This is a draft PR opening the design proposed in #73019 for review. Adds support for xAI's Voice Agent API (grok-voice-think-fast-1.0) as a /voiceclaw/realtime provider — the same surface that ships gemini-live.ts today. xAI's Realtime API is documented as OpenAI-Realtime-protocol-compatible (xAI docs); this PR ships the xAI specialization first.

Surface scope

This PR targets /voiceclaw/realtime (gateway endpoint, VoiceClawRealtimeAdapter interface) — the surface for external WebSocket clients. It does not target the separate talk-realtime-relay.ts / src/realtime-voice/ provider-plugin surface used by OpenClaw's browser Talk UI, macOS Talk app, voice-call telephony, and Google Meet integration. Those use a different interface (RealtimeVoiceProviderPlugin) and are wired via api.registerRealtimeVoiceProvider(...) in extension index.ts files (e.g., extensions/openai/realtime-voice-provider.ts).

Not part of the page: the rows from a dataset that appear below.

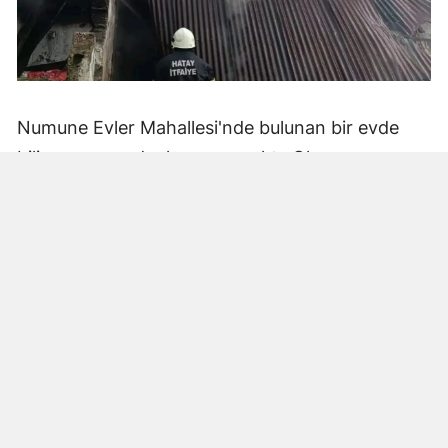
Numune Evler Mahallesi'nde bulunan bir evde
bilinmeyen nedenle yangın çıktı. Olay,
çevredekiler tarafından fark edilerek yetkililere
bildirildi.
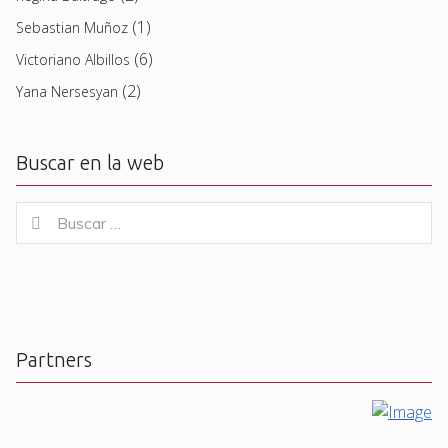
(1)
Sebastian Muñoz
(6)
Victoriano Albillos
(2)
Yana Nersesyan
Buscar en la web
Buscar
Buscar
for:
Partners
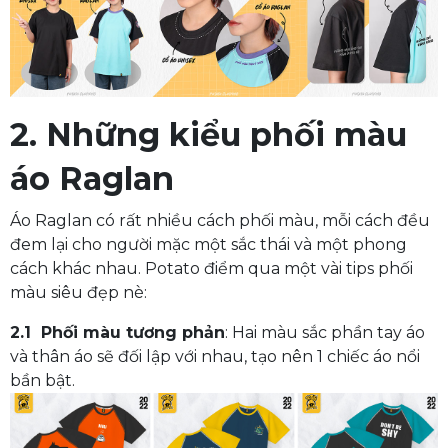
2. Những kiểu phối màu
áo Raglan
Áo Raglan có rất nhiều cách phối màu, mỗi cách đều
đem lại cho người mặc một sắc thái và một phong
cách khác nhau. Potato điểm qua một vài tips phối
màu siêu đẹp nè:
2.1 Phối màu tương phản
: Hai màu sắc phần tay áo
và thân áo sẽ đối lập với nhau, tạo nên 1 chiếc áo nổi
bần bật.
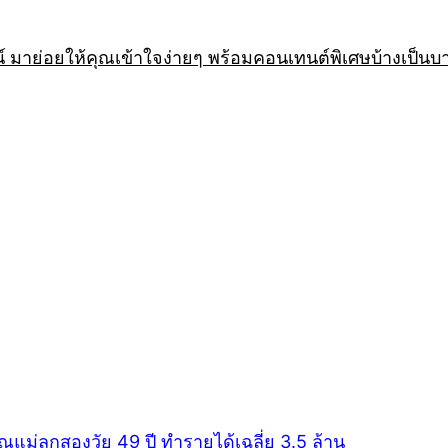
 มาย่อยให้คุณเข้าใจง่ายๆ พร้อมคอนเทนต์พิเศษบ้างเป็นบ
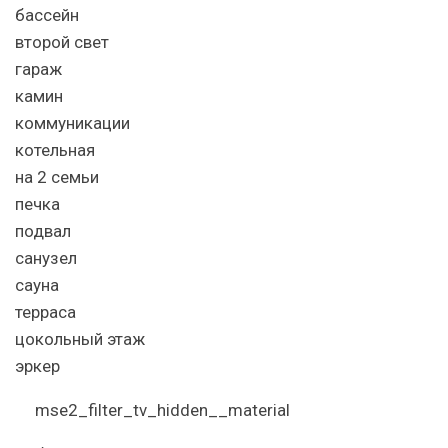
бассейн
второй свет
гараж
камин
коммуникации
котельная
на 2 семьи
печка
подвал
санузел
сауна
терраса
цокольный этаж
эркер
mse2_filter_tv_hidden__material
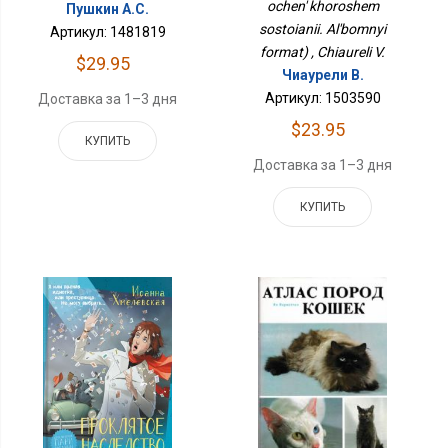
ochen' khoroshem
Пушкин А.С.
sostoianii. Al'bomnyi
Артикул: 1481819
format) , Chiaureli V.
$29.95
Чиаурели В.
Артикул: 1503590
Доставка за 1–3 дня
$23.95
КУПИТЬ
Доставка за 1–3 дня
КУПИТЬ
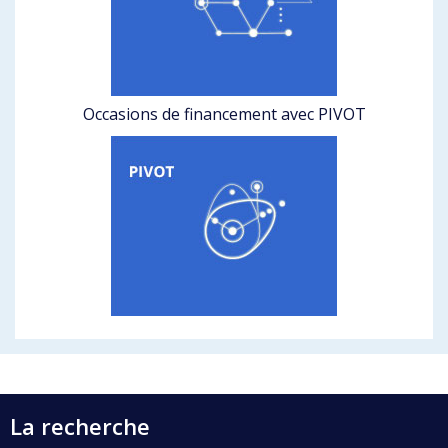
Occasions de financement avec PIVOT
La recherche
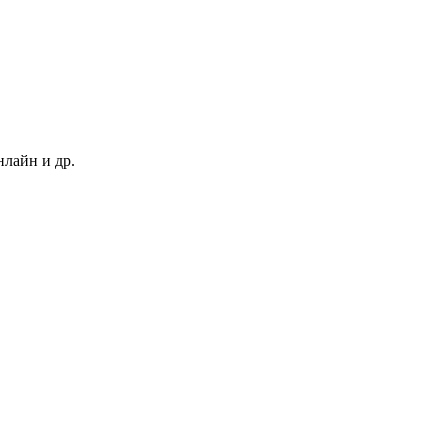
нлайн и др.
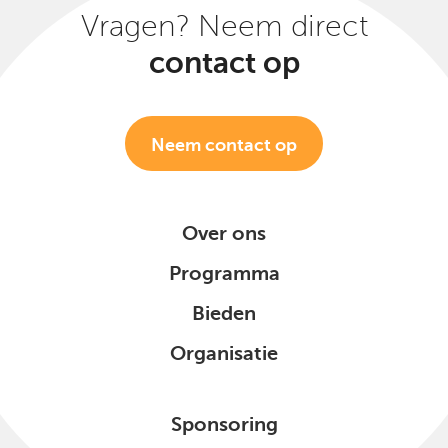
Vragen? Neem direct
contact op
Neem contact op
Over ons
Programma
Bieden
Organisatie
Sponsoring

Related but not addressed by this PR:

  • #71195 — adds OpenAI Realtime to native macOS Talk via the provider-plugin surface.
  • #12911 — adds Grok voice to /chat web Talk via the provider-plugin surface (would benefit from a parallel extensions/xai/realtime-voice-provider.ts follow-up; happy to scope that separately if maintainers want it).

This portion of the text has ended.